▼

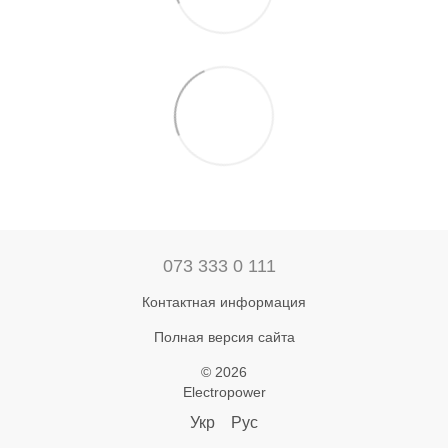
073 333 0 111
Контактная информация
Полная версия сайта
© 2026
Electropower
Укр
Рус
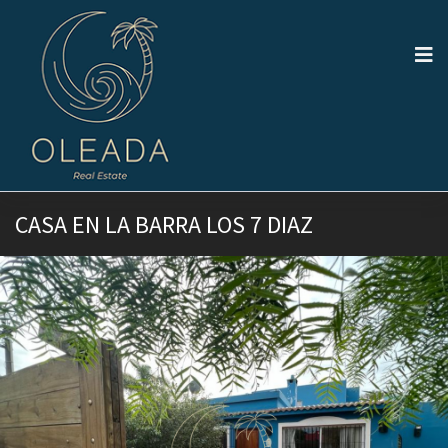
CASA EN LA BARRA LOS 7 DIAZ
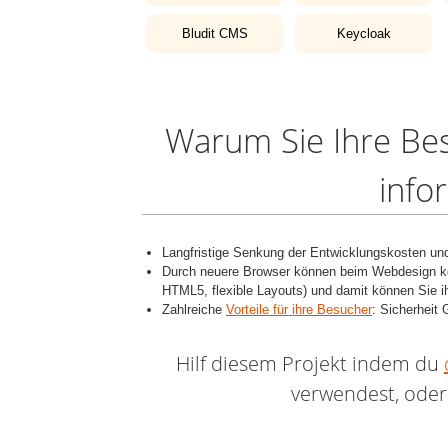
Bludit CMS
Keycloak
Warum Sie Ihre Be
info
Langfristige Senkung der Entwicklungskosten und
Durch neuere Browser können beim Webdesign k
HTML5, flexible Layouts) und damit können Sie i
Zahlreiche
Vorteile für ihre Besucher
: Sicherheit 
Hilf diesem Projekt indem du
verwendest, oder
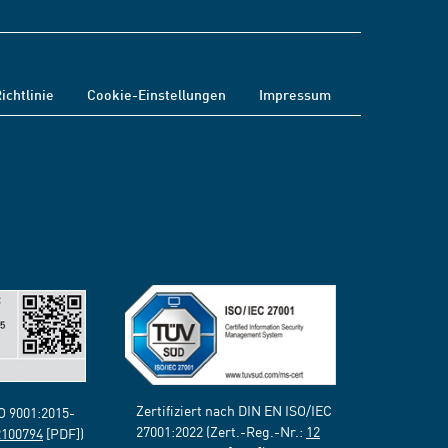
ichtlinie
Cookie-Einstellungen
Impressum
Zertifiziert nach DIN EN ISO/IEC
SO 9001:2015-
27001:2022 (Zert.-Reg.-Nr.:
12
2100794
[PDF])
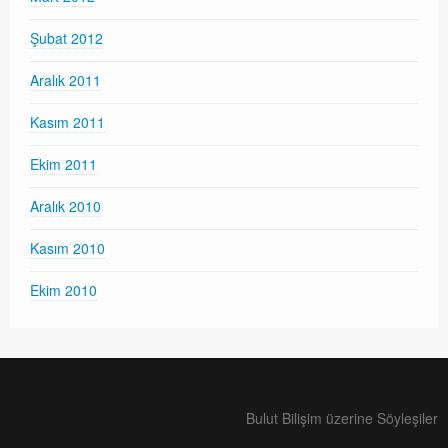
Şubat 2012
Aralık 2011
Kasım 2011
Ekim 2011
Aralık 2010
Kasım 2010
Ekim 2010
Bulut Bilişim üzerine Söyleşiler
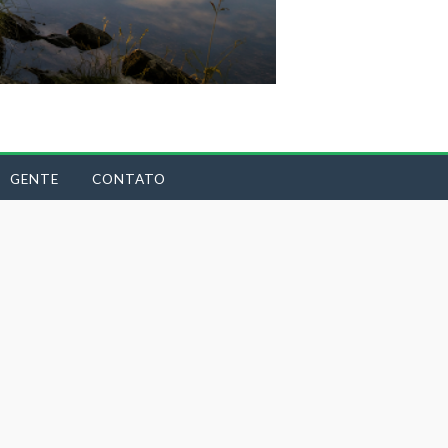
GENTE
CONTATO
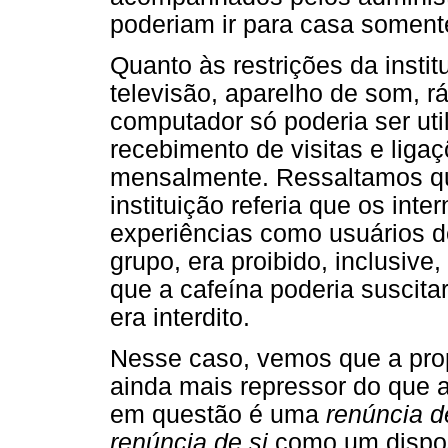
poderiam ir para casa soment
Quanto às restrições da insti
televisão, aparelho de som, rá
computador só poderia ser uti
recebimento de visitas e ligaç
mensalmente. Ressaltamos qu
instituição referia que os int
experiências como usuários d
grupo, era proibido, inclusive,
que a cafeína poderia suscit
era interdito.
Nesse caso, vemos que a prop
ainda mais repressor do que a
em questão é uma
renúncia d
renúncia de si
como um disposi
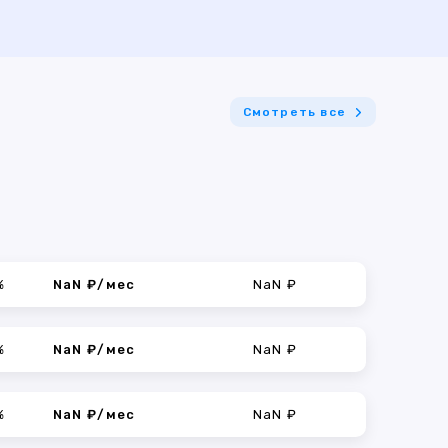
Смотреть все
%
NaN ₽/мес
NaN ₽
%
NaN ₽/мес
NaN ₽
%
NaN ₽/мес
NaN ₽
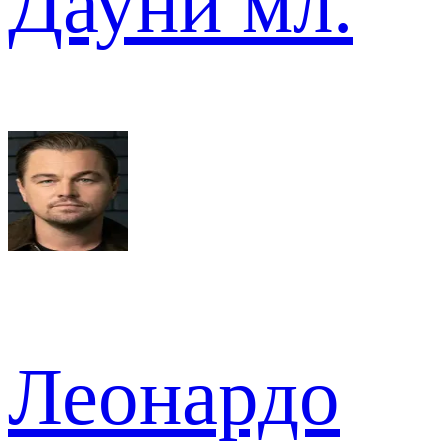
Дауни мл.
Леонардо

▲

In the material above, please find every line that includes the word "como" and copy it.

experiências como usuários d
como um disposi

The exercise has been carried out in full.